## A Programmer’s Quest for Primes: Part 4 – Special Primes

10 03 2009

Continuing my playing with primes, I’m now up to having 1 billion of them sitting on my hard drive. That’s 11GB in a text file. It’s actually spread out between 10 files in 100 million prime blocks to load in an out of RAM easier. They were generated in only 30 minutes using the Sieve of Eratosthenes and a modified version of the prime program found here, http://www.troubleshooters.com/codecorn/primenumbers/primenumbers.htm.

In this post I went through my files finding some statistics on special primes. The graphs below have groups of 1 million primes on the x-axis, and the number of special primes found within that 1 million on the y-axis.

Twin primes: prime numbers that differ by two. For example, 17 and 19. There are theories that there are an infinite number of twin primes, but looking at it as a limit as the function approaches infinity, it certainly looks like it goes to 0, if very slowly. In the first 1 billion primes, there are 58,047,180 twin primes (according to my program’s results at least), or about 5.8% of the total. Cousin primes: prime numbers that differ by four. Interestingly, according to some number theory equations called the Hardy–Littlewood conjecture, they are supposed to have about the same distribution as twin primes. My results show it’s quite close, 58,040,262 of them in the first billion primes. The graph is about the same. Sexy primes: no, I didn’t come up with the name, the Latin word for 6 is sex, and the math people love to name things in Latin and use Greek symbols. Primes that differ by 6. There are 105,002,853 of them in the first billion, quite a bit more than twin or cousin primes. Answer primes: pairs of primes that differ by 42. Okay, I did make this one up. Any scifi fans out there will see the reference. There are 22,729,810 of them in the first billion primes. The graph is at least more interesting than the others due to the fact it’s a larger number. The distance between primes increases as the primes gets bigger. Some random facts of interest (to weird people like me anyway).

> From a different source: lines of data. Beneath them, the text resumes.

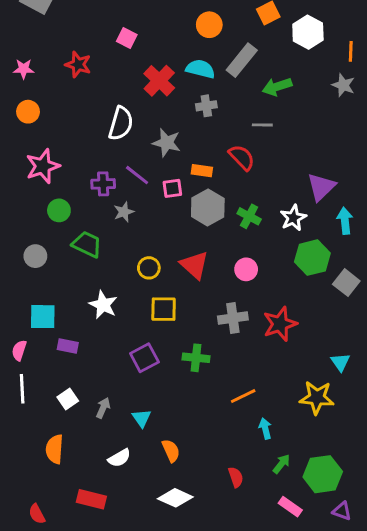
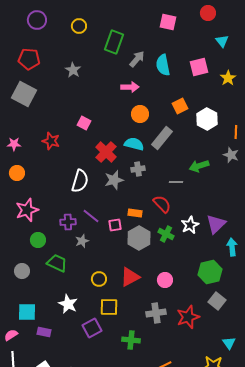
green arrow: (277, 87) -> (199, 166), moved
gray star: (167, 143) -> (114, 180), moved, turned -30
green cross: (249, 216) -> (166, 234), moved
white star: (293, 218) -> (190, 225), moved
red triangle: (195, 265) -> (130, 277), turned 50
gray square: (346, 283) -> (217, 301), moved
pink semicircle: (19, 350) -> (11, 335), turned 40
purple square: (144, 358) -> (92, 328), moved

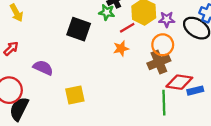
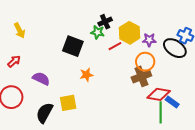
orange star: (121, 49) -> (86, 75), moved
blue rectangle: (195, 91) -> (172, 102), turned 48
green line: (164, 103) -> (161, 112), moved
black semicircle: (19, 109) -> (45, 113), moved

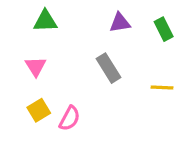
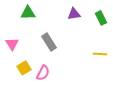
pink triangle: (36, 66) -> (12, 44), moved
gray rectangle: (109, 68) -> (49, 42), moved

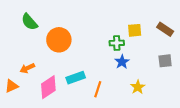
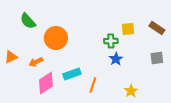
orange arrow: (27, 68) -> (36, 62), moved
orange triangle: (12, 86) -> (11, 57), moved
yellow star: (138, 87) -> (131, 91), moved

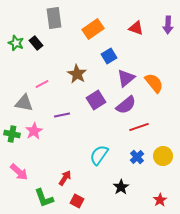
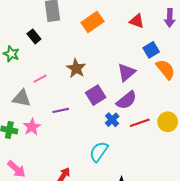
green star: (16, 43) -> (11, 54), moved
blue square: (109, 56) -> (151, 50), moved
orange semicircle: (154, 83) -> (166, 69), moved
yellow circle: (163, 156) -> (168, 122), moved
blue cross: (137, 157) -> (112, 120), moved

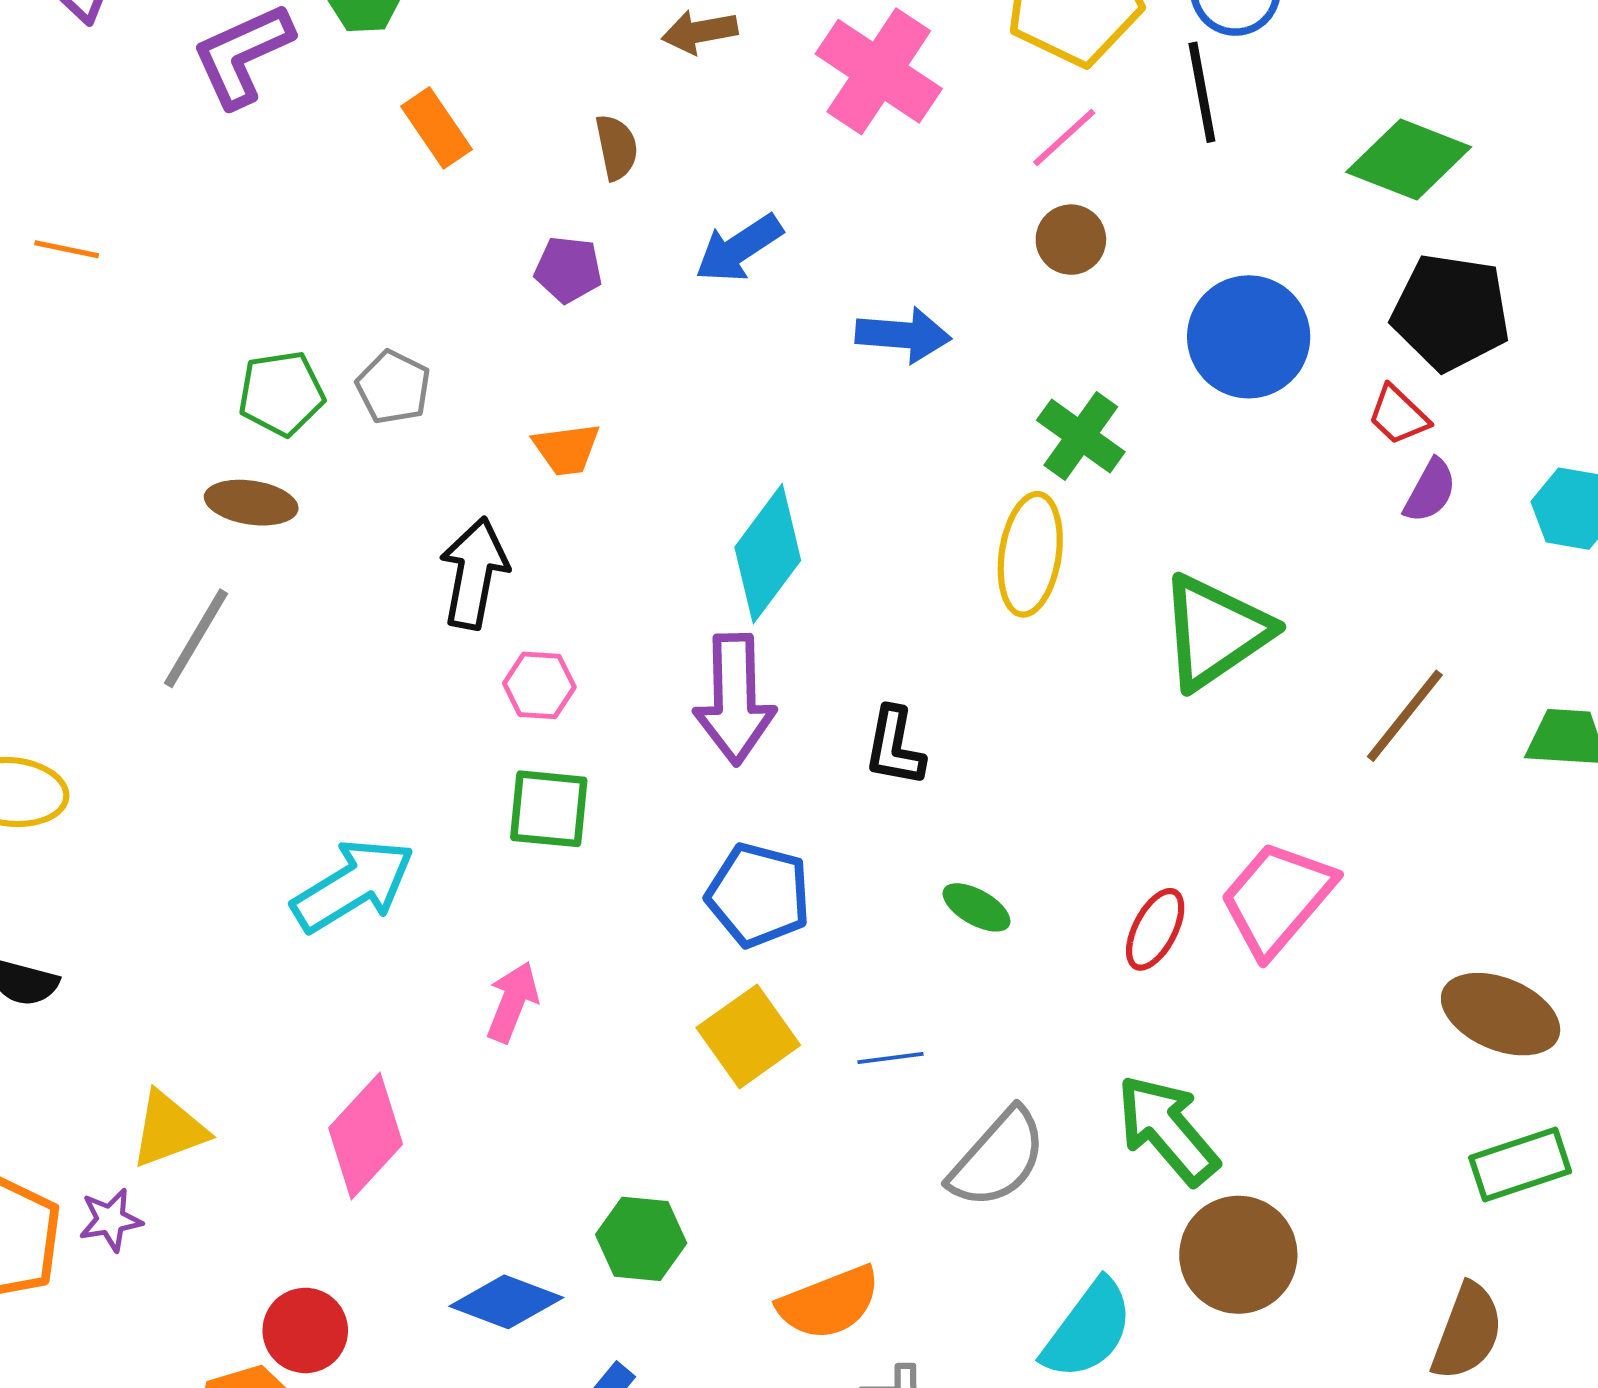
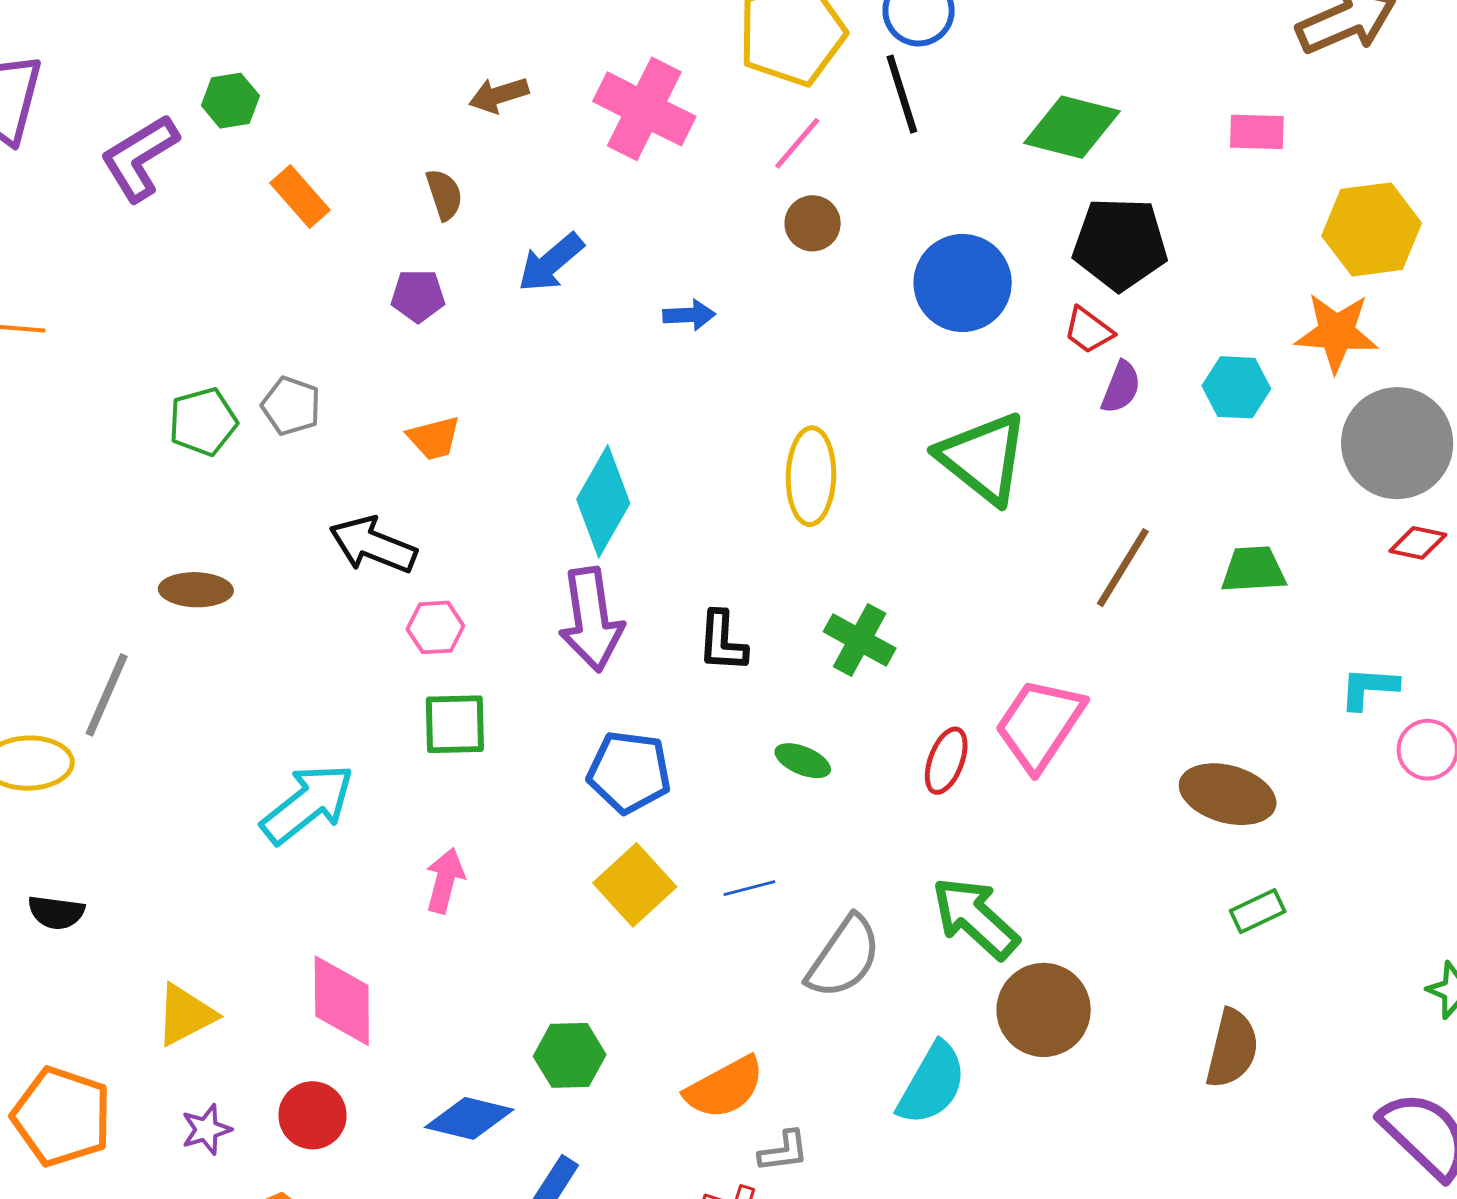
blue arrow: (903, 335) -> (689, 315), size x0.7
green cross: (1081, 436) -> (860, 640), moved
brown ellipse: (251, 503) -> (196, 590), moved
black arrow: (474, 573) -> (373, 545), turned -72
green triangle: (1215, 632) -> (983, 458), moved, turned -40
gray line: (196, 638) -> (107, 695), moved
pink diamond: (366, 1136) -> (342, 1001), turned -36
green rectangle: (1520, 1165) -> (1258, 911), size x0.7
purple star: (111, 1220) -> (206, 1130), moved
red circle: (305, 1330) -> (312, 1115), moved

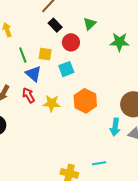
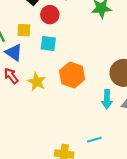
cyan square: (66, 69) -> (48, 43), turned 35
yellow star: (52, 103) -> (37, 82), turned 30

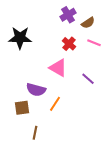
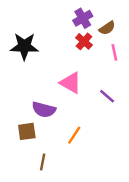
pink line: (94, 43) -> (114, 52), turned 56
red cross: (69, 44) -> (84, 41), moved
orange line: (55, 104) -> (74, 135), moved

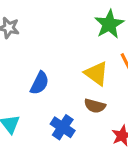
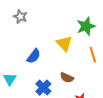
yellow triangle: (96, 73) -> (64, 43), moved

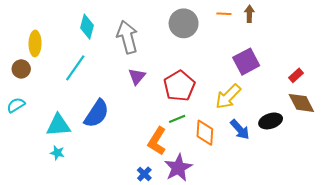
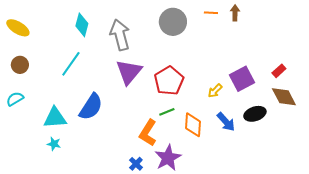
yellow ellipse: (35, 44) -> (18, 28), moved, turned -60
purple square: (246, 62) -> (242, 79), moved
purple triangle: (137, 76) -> (129, 72), size x1.6
yellow arrow: (228, 97) -> (215, 91), size x0.6

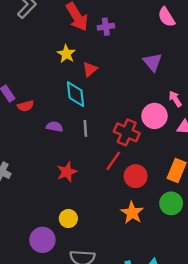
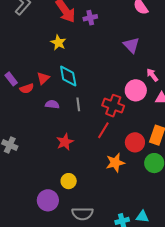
red triangle: (90, 69) -> (43, 78), moved
red circle: (136, 176) -> (135, 142), moved
orange star: (132, 213) -> (115, 163), moved, turned 30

The longest distance between two primes out of the first billion (consecutive composite integers): 394. There are no prime numbers between 22367084959 and 22367085353. If you split the 1 billion primes into blocks of 1 hundred million, and then find the longest runs of composite integers in each block,

292 between 1453168141 and 1453168433
336 between 3842610773 and 3842611109
354 between 4302407359 and 4302407713
340 between 8605261447 and 8605261787
382 between 10726904659 and 10726905041
354 between 11705477863 and 11705478217
346 between 14066075347 and 14066075693
376 between 16161669787 and 16161670163
372 between 20404137779 and 20404138151
394 between 22367084959 and 22367085353

Since the distance on average between primes increases as you get bigger, you’d think the max distance would increase more clearly. Such is one of the mysteries of the primes.

## A Programmer’s Quest for Primes: Part 2 – Sieve of Eratosthenes

6 03 2009

This is part 2 of my quest to calculate prime numbers using small and efficient programs written in C. In the first part I wrote a program to brute force find primes by testing sequential numbers to see if they were divisible by any other prime numbers found before, and making the process a bit faster by only checking odd numbers and stopping when I reach a prime greater than the square root of the number in question.

For my second prime calculating program I make use of an algorithm developed 2,200 years ago by the Greek mathematician Eratosthenes. A friend once told me all the great computer science ideas were developed 20 years ago. I often tend to think it was further back than that. Division and modulus commands are very costly in terms of CPU cycles. Multiplication and addition are much faster. Rather than checking to see if a number is prime by dividing it by all prime numbers found before it, it’s much faster to multiply the prime numbers to find all the composites, and then mark anything remaining as prime. A bit array would be the ideal data structure for this algorithm, but because C doesn’t have a bit array structure built in. The only other option is use the bool datatype (C99) or an unsigned char (ANSI), but either way you’re wasting 7 bits of memory for each element (you only need one bit). While searching for bit arrays in C I found another programmer’s quest for calculating prime numbers here, http://www.troubleshooters.com/codecorn/primenumbers/primenumbers.htm.

Rather than reinventing the wheel I just finished up my much simpler version using char arrays to find the first 100 million primes. The code can be found here, http://pherricoxide.jumbofx.com/code/eratosthenesprimecalc.c. After this point it starts running out of RAM though, so to find more primes you’ll have to use a paging or cluster method as coded in the last link.

Using the brute force program it took over 2 hours to compute the first 100 million primes.

Using this method, it took less than 7 minutes. Quite a difference to say the least. The only downside is that this algorithm uses much more RAM.